DiGiovanna suggests dangling Ervin Santana as a bargaining chip.


One comment


    Yes, I can see that something may have to be done soon about the lineup. And, yes, I can see dangling a frontline pitcher for a hitter. But to me, it would be Jered Weaver, the curse of anybody named Weaver hailing from Simi Valley whose first name begins with a “J” seems to be that they can’t win consistantly – sell high while they remember last season. While pitching is, indeed, “coin of the realm” I’m not sure which of these guys really fits the bill; coming OR going.

    The Boss would probably jump at Bart for Bobby, true, but is he what the team needs? One of the things I do to aid my admittedly hometown-biased assessments of players is to listen to the MLB Fantasy411 podcast while also reading other roto-based sites. While I don’t play fantasy baseball these guys are merciless in their evaluation of players and interesting to listen to. Bobby Abreu has been getting talk for over a year now. It seems that his power has all but dried up since his appearance in the Home Run Derby (prompting his trade from Philly, same reason they’d love to get rid of the over-priced Burrell) and the high slugging percentage after the trade to the Yankees may have been some sort of aberration due to the short right field porch, lucky gappers or whatever. He has not sustained the improvement this year and will be a major disappointment until (and if) he manages to find his power stroke again. Maybe we should stay away from him, especially with his price tag. At this pace he’d be nothing but heartbreak for us (I always hoped for more from Ellis Valentine, too).

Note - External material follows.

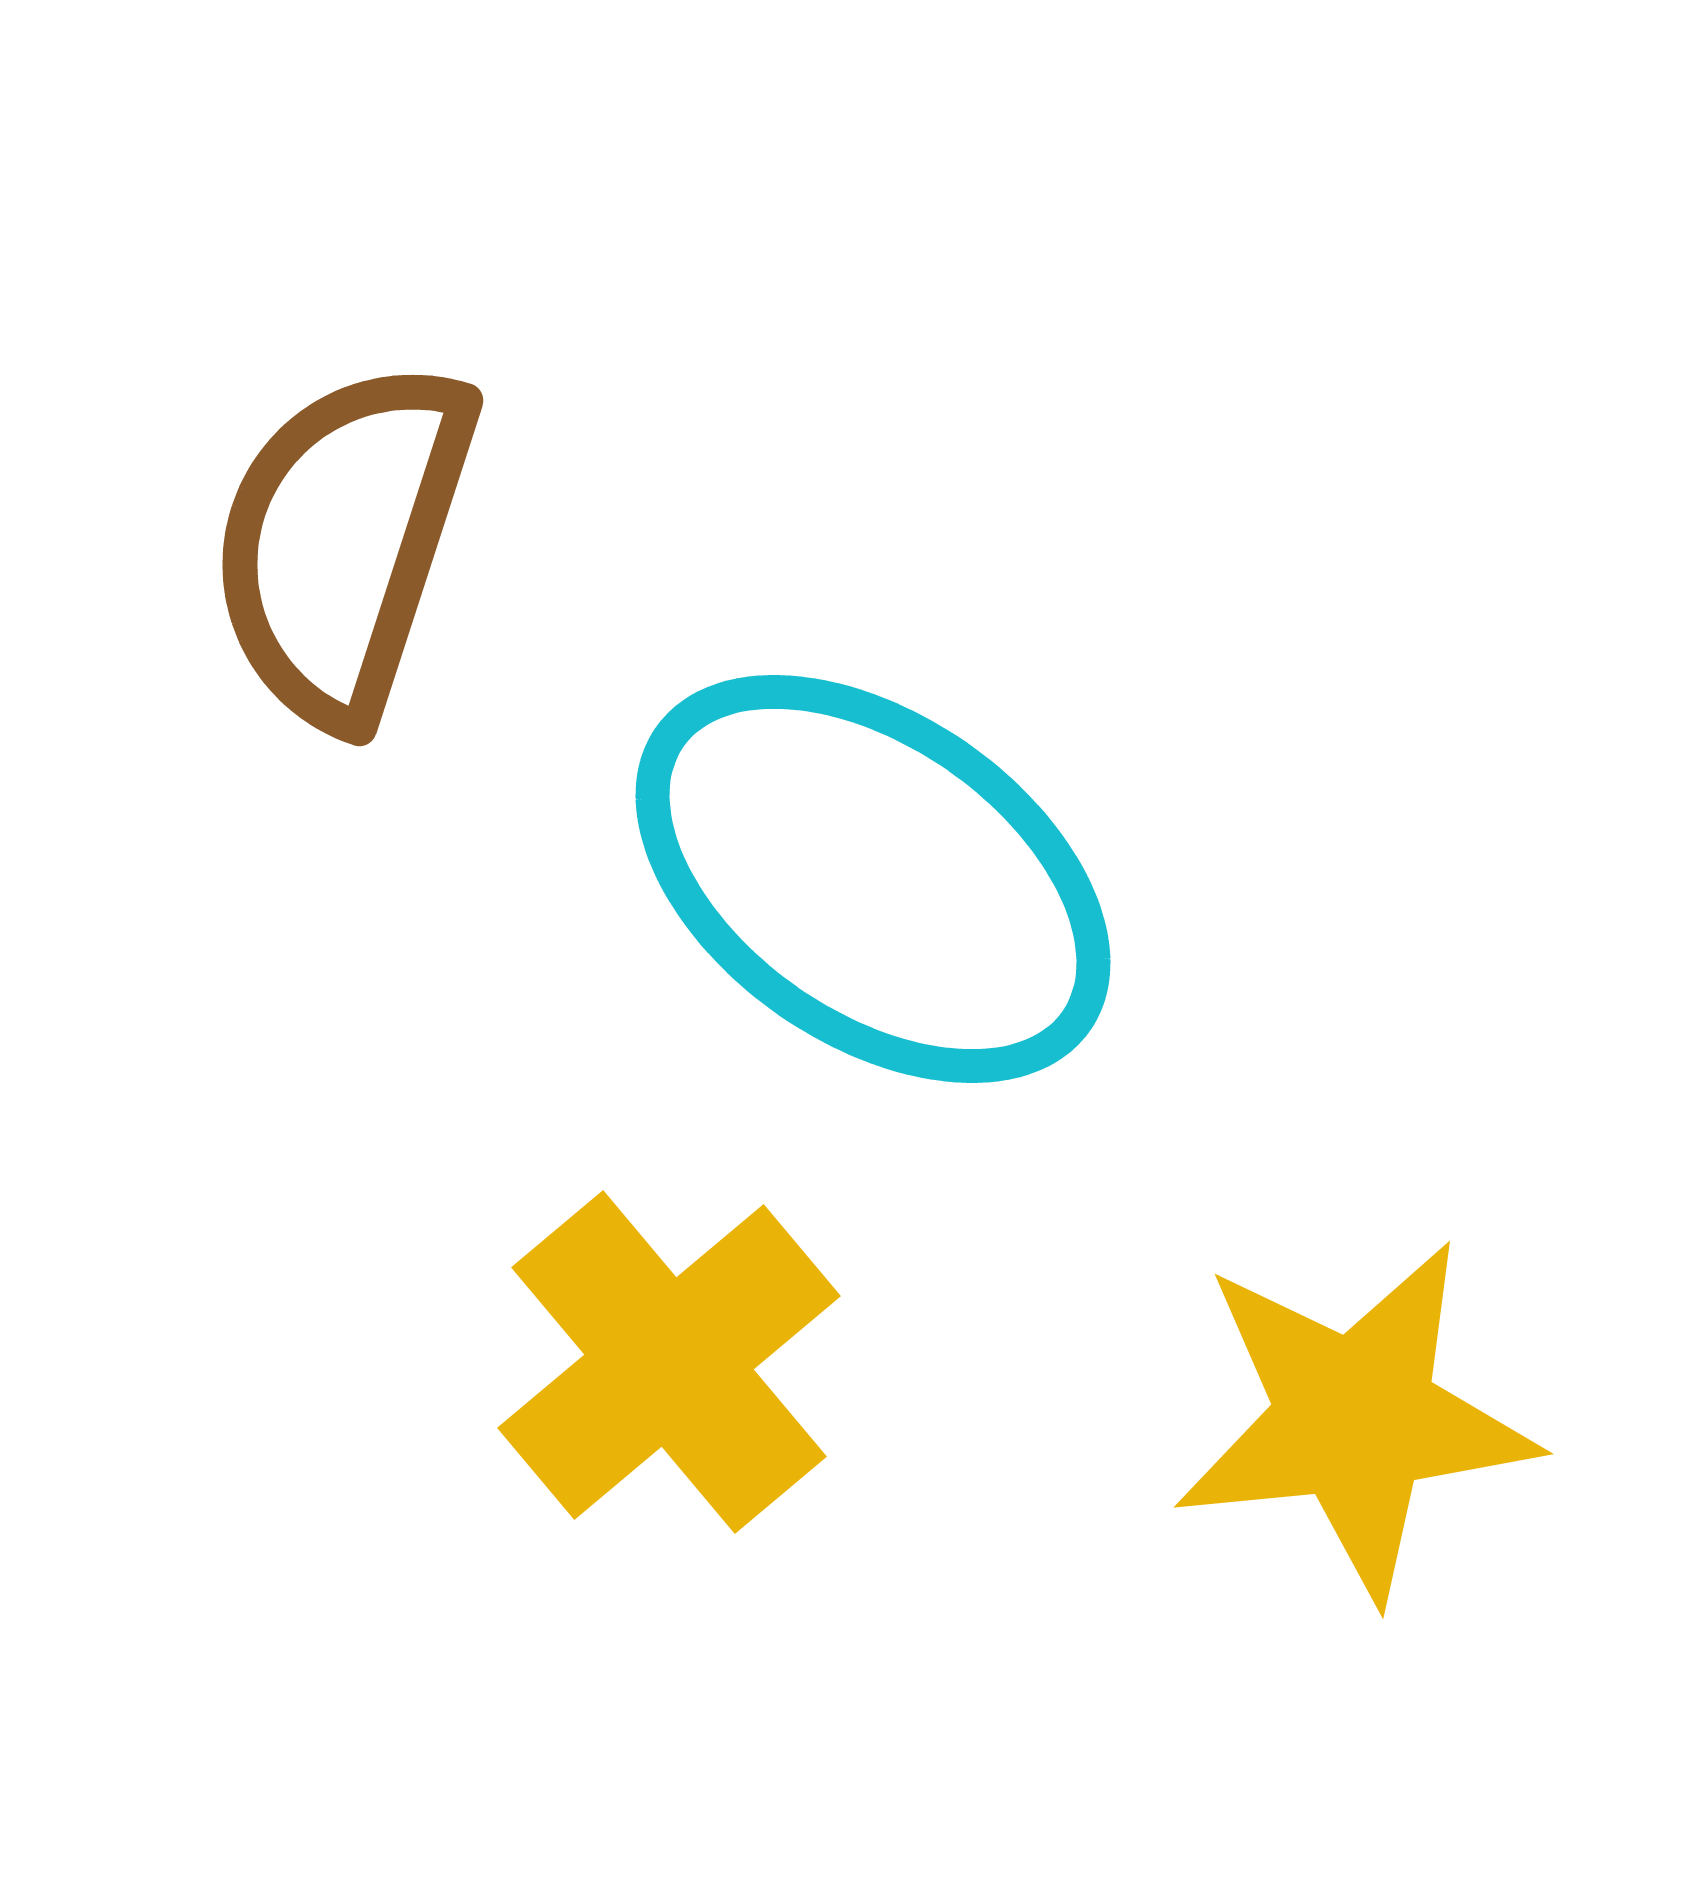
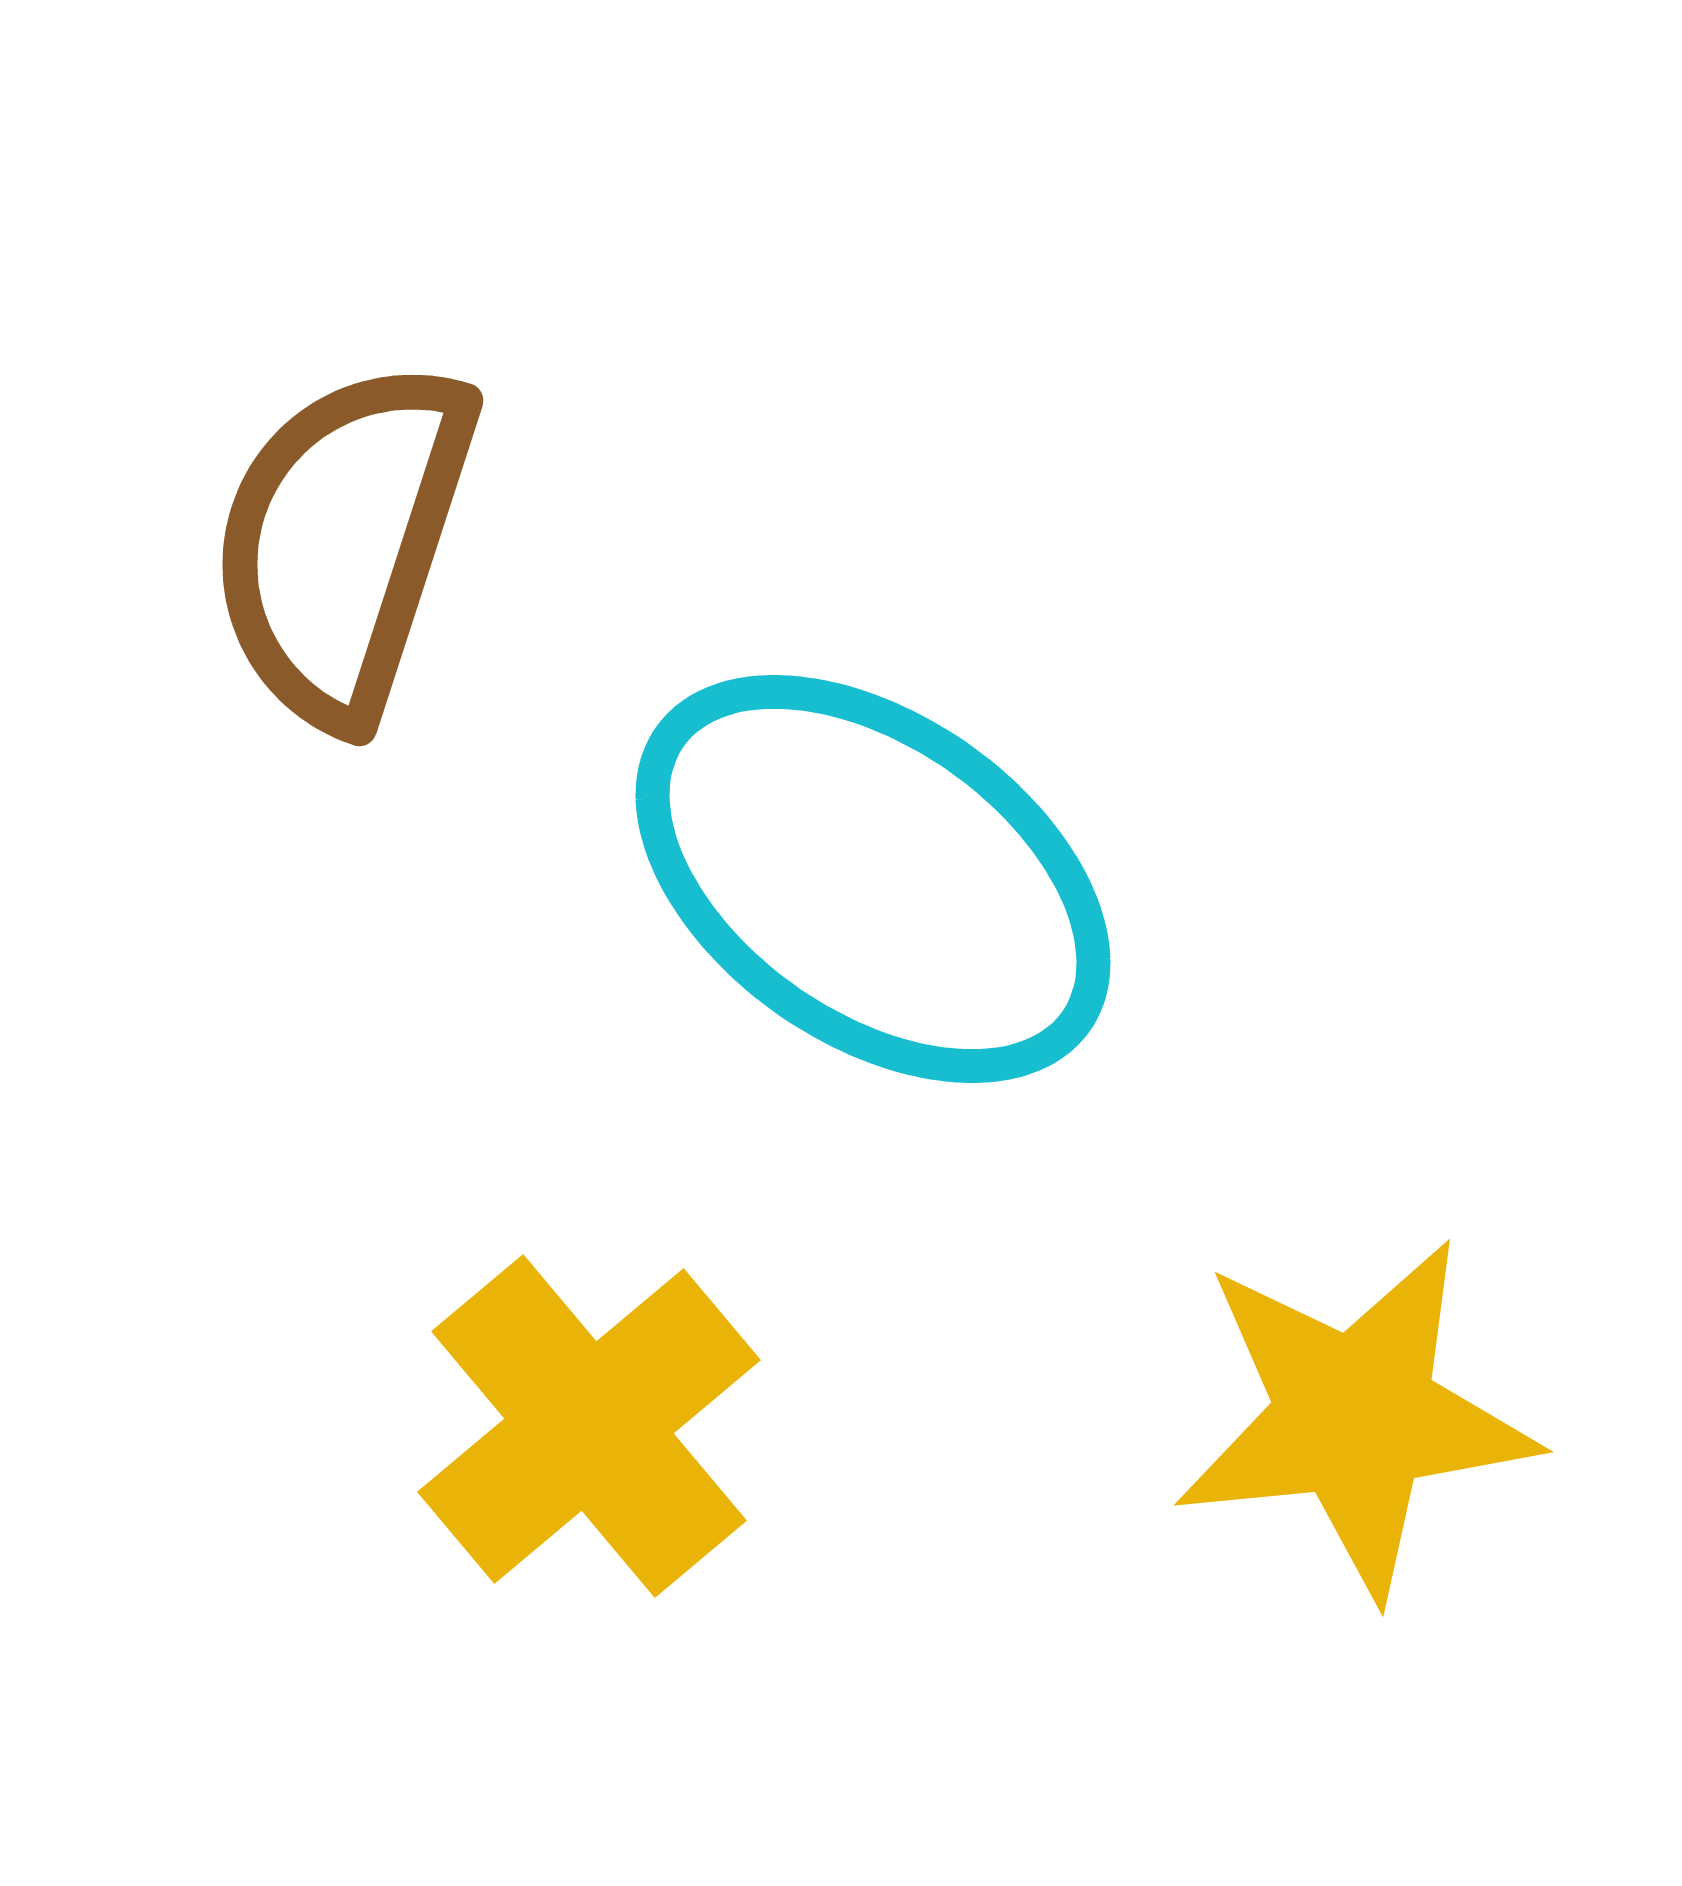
yellow cross: moved 80 px left, 64 px down
yellow star: moved 2 px up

    I’d love to get Garrett Atkins, maybe even Brad Hawpe, but what’s Colorado’s incentive to part with maybe the best hitter in the NL West when he’s still so far from arbitration and the team is trying to win while maintaining fiscal responsibility? Ditto Hawpe. It would, I’d guess, take far too much to pry away a shining young player of the sort the Angels really need to justify giving up an irreplaceable commodity like a proven pitcher.

    On the other hand (referring back to the Abreu idea), I’d hate to give up that same commodity for an under-performing, over-priced, over-aged Name who would not justify the cost. Same for one of the chumps listed in DiGiovanna’s suggestion. That’s what they need, more production like Hillenbrand gives.

    I can’t make a suggestion because I don’t have one. I’m feeling Bill Stoneman’s pain here because, just like over the winter, there are guys who would look terrific in an Angels uniform but their current team won’t even consider a trade unless it includes the moon. I’ll have to trust Bill to make the smartest (if not “flashiest”) move here.

    BTW, for those still moaning about the Players Who Got Away to the Cubs; have you noticed that Pinella benched Cesar Izturis, sacrificing defense to get (incrementally) more offense in that “killer” lineup? We are not alone, folks, in our desire for runs.